◆ **ACTIVITY**
Your answer should hold every line of the records below that contains the string "down".

◆ **MATERIAL SUPPLIED**
# # #

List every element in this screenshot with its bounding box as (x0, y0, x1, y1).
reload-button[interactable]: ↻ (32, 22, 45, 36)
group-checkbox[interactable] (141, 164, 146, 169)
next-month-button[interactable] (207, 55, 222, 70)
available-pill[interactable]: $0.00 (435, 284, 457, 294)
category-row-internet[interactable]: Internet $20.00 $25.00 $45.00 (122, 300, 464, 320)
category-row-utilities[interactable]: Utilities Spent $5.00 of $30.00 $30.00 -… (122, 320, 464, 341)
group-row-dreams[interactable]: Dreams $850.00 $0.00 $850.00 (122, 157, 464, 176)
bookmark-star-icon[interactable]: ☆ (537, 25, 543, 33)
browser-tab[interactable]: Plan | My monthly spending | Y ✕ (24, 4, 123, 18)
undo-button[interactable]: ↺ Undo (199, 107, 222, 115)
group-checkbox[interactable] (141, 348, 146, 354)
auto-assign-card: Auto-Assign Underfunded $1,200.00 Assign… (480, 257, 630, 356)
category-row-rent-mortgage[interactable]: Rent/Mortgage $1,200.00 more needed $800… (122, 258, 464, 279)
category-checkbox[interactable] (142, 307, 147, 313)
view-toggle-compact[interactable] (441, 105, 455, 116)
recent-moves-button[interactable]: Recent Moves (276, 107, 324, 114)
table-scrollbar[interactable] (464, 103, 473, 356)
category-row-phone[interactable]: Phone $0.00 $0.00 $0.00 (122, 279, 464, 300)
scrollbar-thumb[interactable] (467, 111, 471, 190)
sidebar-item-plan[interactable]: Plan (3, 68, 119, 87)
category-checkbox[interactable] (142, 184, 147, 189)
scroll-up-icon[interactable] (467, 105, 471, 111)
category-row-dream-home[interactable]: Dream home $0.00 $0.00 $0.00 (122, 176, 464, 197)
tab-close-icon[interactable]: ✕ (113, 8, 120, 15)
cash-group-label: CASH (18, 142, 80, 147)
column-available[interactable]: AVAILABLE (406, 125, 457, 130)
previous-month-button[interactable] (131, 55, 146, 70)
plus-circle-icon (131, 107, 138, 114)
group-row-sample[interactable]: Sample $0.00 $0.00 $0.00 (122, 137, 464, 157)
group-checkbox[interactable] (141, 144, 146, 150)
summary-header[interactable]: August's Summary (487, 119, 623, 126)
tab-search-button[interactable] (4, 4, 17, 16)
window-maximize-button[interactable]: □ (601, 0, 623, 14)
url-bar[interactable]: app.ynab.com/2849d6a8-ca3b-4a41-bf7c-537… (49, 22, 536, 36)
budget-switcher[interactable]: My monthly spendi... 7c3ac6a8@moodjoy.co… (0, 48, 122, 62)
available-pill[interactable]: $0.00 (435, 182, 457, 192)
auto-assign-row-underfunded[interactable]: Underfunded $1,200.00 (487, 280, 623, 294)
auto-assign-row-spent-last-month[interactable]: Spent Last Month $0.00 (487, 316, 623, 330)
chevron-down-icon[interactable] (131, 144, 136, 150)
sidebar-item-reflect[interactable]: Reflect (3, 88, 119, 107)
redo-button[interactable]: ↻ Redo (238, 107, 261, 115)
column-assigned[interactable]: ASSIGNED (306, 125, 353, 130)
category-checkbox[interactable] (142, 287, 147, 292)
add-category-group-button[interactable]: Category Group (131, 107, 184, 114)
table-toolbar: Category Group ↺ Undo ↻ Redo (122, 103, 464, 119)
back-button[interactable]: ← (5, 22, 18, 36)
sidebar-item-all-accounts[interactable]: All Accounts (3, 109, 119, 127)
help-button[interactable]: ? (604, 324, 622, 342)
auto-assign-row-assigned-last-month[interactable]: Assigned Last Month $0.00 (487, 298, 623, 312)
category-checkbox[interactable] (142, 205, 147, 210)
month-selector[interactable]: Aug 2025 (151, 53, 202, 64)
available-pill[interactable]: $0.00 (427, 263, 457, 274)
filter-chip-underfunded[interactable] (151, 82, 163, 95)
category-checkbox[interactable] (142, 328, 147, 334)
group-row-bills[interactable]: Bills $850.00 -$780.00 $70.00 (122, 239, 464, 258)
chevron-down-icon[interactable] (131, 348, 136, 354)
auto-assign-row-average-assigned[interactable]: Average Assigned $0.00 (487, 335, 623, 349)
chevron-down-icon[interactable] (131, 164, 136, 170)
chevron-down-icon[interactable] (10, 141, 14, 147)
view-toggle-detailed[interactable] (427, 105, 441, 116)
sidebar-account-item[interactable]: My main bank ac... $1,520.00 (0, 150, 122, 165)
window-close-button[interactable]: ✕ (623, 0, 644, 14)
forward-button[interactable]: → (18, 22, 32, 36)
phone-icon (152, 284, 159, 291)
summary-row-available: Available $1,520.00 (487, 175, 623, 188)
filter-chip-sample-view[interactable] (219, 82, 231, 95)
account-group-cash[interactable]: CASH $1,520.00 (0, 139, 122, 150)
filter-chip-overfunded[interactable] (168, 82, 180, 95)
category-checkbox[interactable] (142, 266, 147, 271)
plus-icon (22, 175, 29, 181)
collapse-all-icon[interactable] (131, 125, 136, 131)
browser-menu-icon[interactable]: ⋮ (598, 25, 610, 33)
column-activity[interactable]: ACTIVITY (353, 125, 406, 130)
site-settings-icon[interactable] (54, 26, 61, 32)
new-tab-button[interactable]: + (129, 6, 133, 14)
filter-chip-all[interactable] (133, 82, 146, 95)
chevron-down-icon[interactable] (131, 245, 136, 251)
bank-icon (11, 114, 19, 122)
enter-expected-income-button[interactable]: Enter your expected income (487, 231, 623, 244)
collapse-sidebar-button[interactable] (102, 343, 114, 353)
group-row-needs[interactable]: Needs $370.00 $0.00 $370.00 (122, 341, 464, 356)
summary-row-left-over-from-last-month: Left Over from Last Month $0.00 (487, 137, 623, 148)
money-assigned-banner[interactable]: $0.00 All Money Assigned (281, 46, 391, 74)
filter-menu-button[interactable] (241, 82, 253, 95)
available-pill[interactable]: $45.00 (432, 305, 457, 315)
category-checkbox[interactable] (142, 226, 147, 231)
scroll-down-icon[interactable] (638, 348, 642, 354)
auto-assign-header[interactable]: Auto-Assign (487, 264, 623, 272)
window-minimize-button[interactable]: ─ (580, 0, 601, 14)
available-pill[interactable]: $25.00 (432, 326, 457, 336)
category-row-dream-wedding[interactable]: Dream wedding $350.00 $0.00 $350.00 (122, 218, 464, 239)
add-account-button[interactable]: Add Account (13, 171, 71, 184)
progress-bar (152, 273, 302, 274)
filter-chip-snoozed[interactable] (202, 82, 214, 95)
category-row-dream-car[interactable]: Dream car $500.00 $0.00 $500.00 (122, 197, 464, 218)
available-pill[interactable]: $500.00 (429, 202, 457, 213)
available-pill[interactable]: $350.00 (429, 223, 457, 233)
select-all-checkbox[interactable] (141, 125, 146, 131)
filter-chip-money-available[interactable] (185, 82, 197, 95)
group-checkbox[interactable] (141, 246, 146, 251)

# # #

◆ **ANSWER BELOW**
chevron-down-icon[interactable] (131, 144, 136, 150)
chevron-down-icon[interactable] (131, 348, 136, 354)
chevron-down-icon[interactable] (131, 164, 136, 170)
chevron-down-icon[interactable] (10, 141, 14, 147)
chevron-down-icon[interactable] (131, 245, 136, 251)
scroll-down-icon[interactable] (638, 348, 642, 354)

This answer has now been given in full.